Thursday, November 17, 2011

PCBs


This here is the center of my life these days. Well, not these exact days, but this past three years have been all about this sailboat the FelicityJane seen here at anchor in Willamette Cove with the St Johns Bridge in the background. There wasn’t much sun all summer so this cloudy evening was distressingly typical.
This particular evening I had the dinghy in the water and I was rowing around taking pictures of shit and looking for cool stuff washed up on the rocks along the shore. The only beach around there, as beaches go, is the very inner edge of the cove. Everything else is riprap or these weird puzzle blocks. But cool shit still washes up so I can still go beachcoming, which is pretty much my secret mania. Behind me you can’t see the railroad bridge, and beyond that towards town the beach was so contaminated with PCBs and heavy metals from the shipyards that used to line the river here so they paved it.
That’s right, paved it with articulated concrete blocks, interlocking  tessellated three by two blocks interwoven to keep the contaminated sand in place. It works for that, but it plays hell on your dinghy’s bottom paint when you run her up on the edge to salvage something or just to take a leak and look around. All I found that night worth picking up were a couple of foam blocks, rigid foam bread loaf sized and shaped pieces of rigid polyurethane foam, which I kept one to make an external float/fender for the bow of the dinghy.
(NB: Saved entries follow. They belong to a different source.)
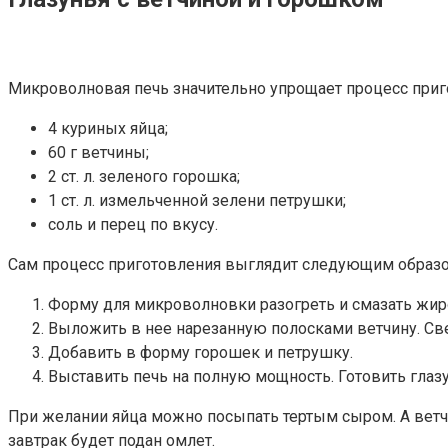
Микроволновая печь значительно упрощает процесс приго
4 куриных яйца;
60 г ветчины;
2 ст. л. зеленого горошка;
1 ст. л. измельченной зелени петрушки;
соль и перец по вкусу.
Сам процесс приготовления выглядит следующим образо
Форму для микроволновки разогреть и смазать жир
Выложить в нее нарезанную полосками ветчину. Све
Добавить в форму горошек и петрушку.
Выставить печь на полную мощность. Готовить глаз
При желании яйца можно посыпать тертым сыром. А ветчи
завтрак будет подан омлет.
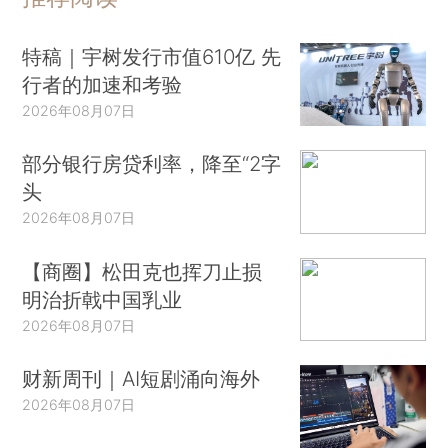
特稿｜宇树发行市值610亿 先
行者的加速和考验
2026年08月07日
部分银行房贷利率，降至“2字
头
2026年08月07日
【商圈】松田克也挥刀止损
明治折戟中国乳业
2026年08月07日
财新周刊｜AI短剧涌向海外
2026年08月07日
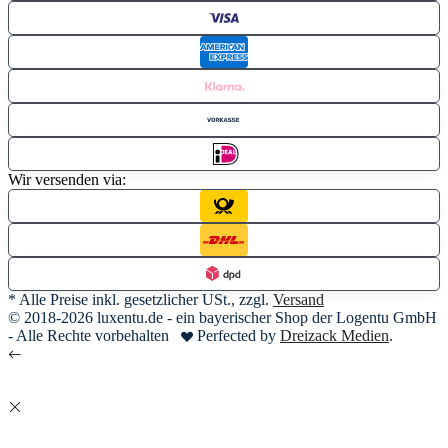
Wir versenden via:
* Alle Preise inkl. gesetzlicher USt., zzgl.
Versand
© 2018-2026 luxentu.de - ein bayerischer Shop der Logentu GmbH
- Alle Rechte vorbehalten
Perfected by
Dreizack Medien
.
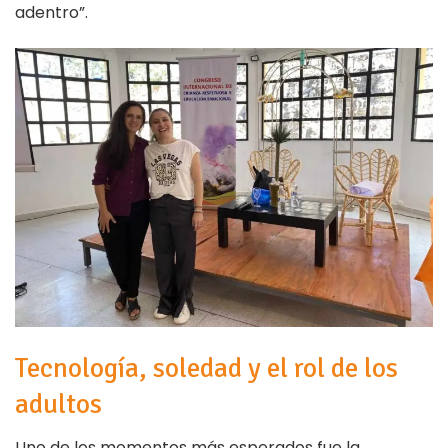
adentro”.
Tecnología, soledad y el rol de los
adultos
Uno de los momentos más esperados fue la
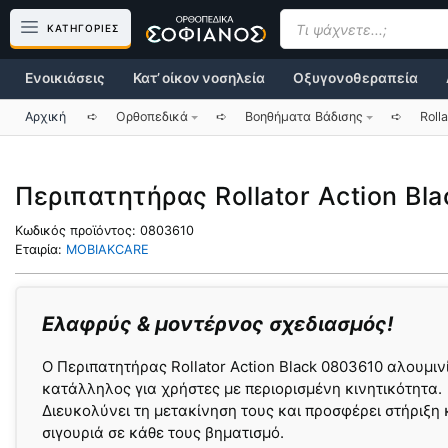
Μετάβαση
Products
search
ΚΑΤΗΓΟΡΙΕΣ
σε
περιεχόμενο
Ενοικιάσεις
Κατ’ οίκον νοσηλεία
Οξυγονοθεραπεία
Αρχική
➪
Ορθοπεδικά
➪
Βοηθήματα Βάδισης
➪
Roll
Περιπατητήρας Rollator Action Bl
Κωδικός προϊόντος:
0803610
Εταιρία:
MOBIAKCARE
Ελαφρύς & μοντέρνος σχεδιασμός!
Ο Περιπατητήρας Rollator Action Black 0803610 αλουμινί
κατάλληλος για χρήστες με περιορισμένη κινητικότητα.
Διευκολύνει τη μετακίνηση τους και προσφέρει στήριξη 
σιγουριά σε κάθε τους βηματισμό.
I figure the more built-in flotation you have the better to a point, and I don’t at all follow the blow-up-boat fad the inflatable thing yachtsmen these days have to have to look cool to themselves. Sheep.
But I had a nice night on the hook. Next day I ran into the lady from the Metro agency that deals with Willamette Cove and is trying to get it in shape in its transition from filthy Superfund Site to public park. Its about a 100 million dollar difference. Metro was given the cove for a dollar by the old owners who tore down the buildings that used to house a creosote plant in the cove. Apparently I had anchored in the most contaminated spot in the cove. She urged me to not eat the local fish, and to swim as little as possible, and to please please not careen my boat on the beach to scrape the bottom and wash off the growth with buckets of sand and a push broom like Larry Pardey does in all those Serrafyn books. Actually, I was planning to do just exactly that when she and her pal Ranger Rick cam walking up looking tense. I probably won’t, she made a convincing case, but I don’t think taking pictures of the sunset will be a problem.
Even if there isn't much of a sunset.